WORK REQUIRED -
Report the count of lines in the records that contain "منتصر", without any added text.

RECORDS PROVIDED -
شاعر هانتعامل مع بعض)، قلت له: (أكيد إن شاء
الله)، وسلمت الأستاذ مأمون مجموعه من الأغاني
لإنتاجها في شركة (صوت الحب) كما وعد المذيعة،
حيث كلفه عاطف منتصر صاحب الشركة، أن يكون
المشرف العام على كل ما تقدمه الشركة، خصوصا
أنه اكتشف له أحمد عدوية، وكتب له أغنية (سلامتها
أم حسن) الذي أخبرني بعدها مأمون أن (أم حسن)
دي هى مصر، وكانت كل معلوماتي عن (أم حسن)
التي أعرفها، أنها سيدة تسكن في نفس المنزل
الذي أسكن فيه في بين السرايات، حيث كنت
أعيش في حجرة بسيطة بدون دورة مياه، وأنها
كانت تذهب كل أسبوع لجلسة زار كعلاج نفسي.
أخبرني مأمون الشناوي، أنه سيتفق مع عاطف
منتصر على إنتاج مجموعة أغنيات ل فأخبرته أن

* * *

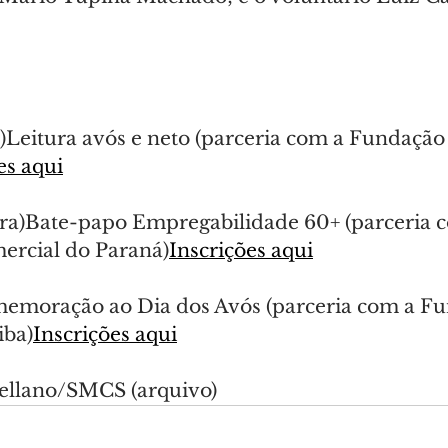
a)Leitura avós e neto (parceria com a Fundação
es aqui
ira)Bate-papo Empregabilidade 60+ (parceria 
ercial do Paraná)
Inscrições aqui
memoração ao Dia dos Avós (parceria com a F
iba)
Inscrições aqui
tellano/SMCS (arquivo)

SOLUTION -
2